The ‘right to trade’ and the assessment of non-European government
in terms of its recognition of the right to trade has been a continuous theme of the discipline. When companies such as the British East
India Company, exercising sovereign rights, administered the territories
of non-European peoples, they established systems of law and governance that were directed at furthering the commercial relations that
were the very sine qua non of their existence. Commerce and governance
were not merely complementary but identical: a corporation exercised
the power of government. The governance of non-European territories
was assessed principally on the basis of whether it enabled Europeans to
live and trade as they wished. Thus, according to Westlake, non-European
states were uncivilized unless they could provide a system of government
‘under the protection of which . . . the former [Europeans] may carry on
the complex life to which they have been accustomed in their homes’.22 If
such government was lacking, Westlake argued, ‘government should be
furnished’.23 Capitulation systems, protectorate arrangements and outright conquest could remedy the situation.
The explicit association between governance and commerce was gradually elaborated over time to establish a more morally nuanced justification for commerce and colonialism, after the decline of trading
companies and the direct engagement of European governments in the
imperial enterprise. Thus, during the Berlin Conference -- which was preoccupied precisely with the orderly exploitation of Africa by the great
European powers -- commerce was characterized by Bismarck as a crucial means of spreading civilization itself. The link between commerce
and civilization was further elaborated, of course, through the concept
of the dual mandate, as developed by Chamberlain and Lugard: ‘We
develop new territory as Trustees of Civilisation for the Commerce of
the World.’24 In these ways, the expansion of European commerce was
not understood as a mechanism for the economic exploitation and subordination of non-European peoples, but rather, a means of effecting the
entry of the backward peoples into the world of civilization. Humanitarian goals were furthered precisely through the expansion of commerce,
22 John Westlake, Chapters on the Principles of International Law (Cambridge: Cambridge
University Press, 1894), p. 141. 23 Ibid., p. 142. 24 Lord Lugard, The Dual Mandate in British Tropical Africa (Hamden, CT: Archon Books
1965), epigraph.
g ov e r n a nc e a n d g l o b a l i z a t i o n 253
and appropriate systems of government had to be formulated for this
purpose. Even while driven by commerce, the humanitarian aspect of
the rhetoric of governance developed an extraordinarily complex and
resilient character such that, in the new framework of the dual mandate, all manner of economic policies, could now be justified and refined
as advancing humanitarian causes.
My overall argument, then, is that the non-European world is different, that the governance of these societies has been intimately shaped,
since the very beginnings of the colonial encounter, by international
actors, imperial European states, whose actions have been sanctioned
and enabled by international law. It is hardly surprising, then, that
the governance of non-European societies was a subject of considerable
scholarship, and that authors such as M. F. Lindley compiled, described
and analysed these techniques of governance in 1926, in a book revealingly titled, for example, The Acquisition and Government of Backward Territory in International Law.

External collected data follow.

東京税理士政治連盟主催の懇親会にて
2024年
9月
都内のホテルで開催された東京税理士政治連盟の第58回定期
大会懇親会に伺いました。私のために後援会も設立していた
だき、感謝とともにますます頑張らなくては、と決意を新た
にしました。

25 At a time when government within European
states was entirely immune to regulation by international law, government in non-European states was a matter which international law could
dictate. It must be noted that the purpose of this exercise was often to
grant the indigenous peoples some measure of protection. But the fundamental purposes animating governance, of furthering civilization and
commerce, remained the same.
Contemporary debates on governance focus largely on the relations
between the governors and the governed, the relations between the
state and its citizens, the individuals whose democratic rights must
be protected, or whose standards of living must be elevated. My argument, however, is that, historically, the international legal discourse
on government has been shaped not so much by a concern for the
governed -- although invariably some reference is made to them -- but
by a concern to impose ‘universal standards’ that essentially furthered
European/ Western interests. This history of governance exerts an enduring and powerful pressure on the present. The relationship between
globalization and governance can be seen, I suggest, in the same way:
governance is now designed to provide the political institutions that
will enable the furtherance of globalization. Specifically, this is to be
achieved through the international human rights norms that are seen
25 For other examples of this genre, see Charles G. Fenwick, Wardship in International Law
(Washington, DC: Government Printing Office, 1919); Alpheus H. Snow, The Question of
Aborigines in the Law and Practice of Nations (New York: Putnam, 1921).

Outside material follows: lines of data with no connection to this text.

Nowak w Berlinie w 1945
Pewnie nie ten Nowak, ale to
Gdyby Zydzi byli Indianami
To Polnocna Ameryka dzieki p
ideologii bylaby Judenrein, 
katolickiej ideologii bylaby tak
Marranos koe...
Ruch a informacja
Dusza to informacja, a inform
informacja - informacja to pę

254 imperialism, sovereignty and international law
as prescribing universally accepted international standards and which
are used as a basis to further governance.

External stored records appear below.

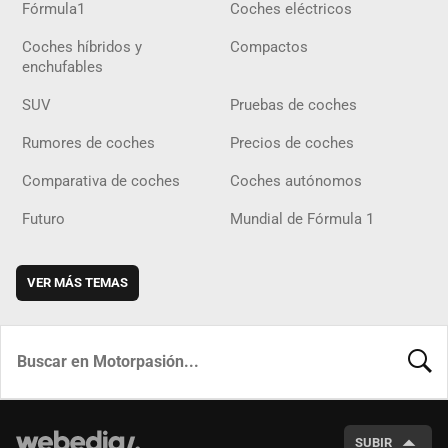
Fórmula1
Coches eléctricos
Coches híbridos y
Compactos
enchufables
SUV
Pruebas de coches
Rumores de coches
Precios de coches
Comparativa de coches
Coches autónomos
Futuro
Mundial de Fórmula 1
VER MÁS TEMAS
BUSCA
SUBIR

Governance, human rights and the universal
The emergence of international human rights law is among the most
significant developments to have occurred in the field of international
law and relations during the UN period which has been termed, ‘The
Age of Rights’ by Louis Henkin. Human rights law is revolutionary
because it purports to regulate the behaviour of a sovereign within its
own territory. The emergence of Third World societies, as independent
sovereign states, was simultaneous with the creation of international
human rights law, which significantly conditioned the character of that
sovereignty. The sovereign non-European state, then, never possessed the
absolute power over its own territory and people that was exercised by
the nineteenth-century European state. Further, to the extent that international human rights law and nationalism represent Western ideas
of the individual, state and society they both create the paradox that
Third World sovereignty was exercised through, and shaped by, Western
structures.
Given the universality of human rights and its aspiration to regulate state action with respect to the individual, it is unsurprising that
‘good governance’ should be conceptually and operationally linked with
international human rights law and that it enjoys a certain legitimacy
and coherence as a result. While the question of the universality of
international human rights law has always been debated, developments
following the end of the Cold War raised this issue in a particularly
contentious way. This occurred in part because Western governments
and other entities sought to universalise the political institutions of
the liberal democratic state by elaborating models of ‘democratic governance’ and ‘legitimate governance’ through international human rights
law. In his scrupulous examination of Article 25, the Right to Political Participation enunciated in the International Covenant on Civil and
Political Rights (ICCPR), Henry Steiner concluded in 1988 that Article 25
was an open and programmatic right that could be tailored in various
ways to the particular social and cultural conditions and traditions of
a society.26 By contrast, in his 1992 article on the same matter, Gregory
26 Steiner, ‘Political Participation’.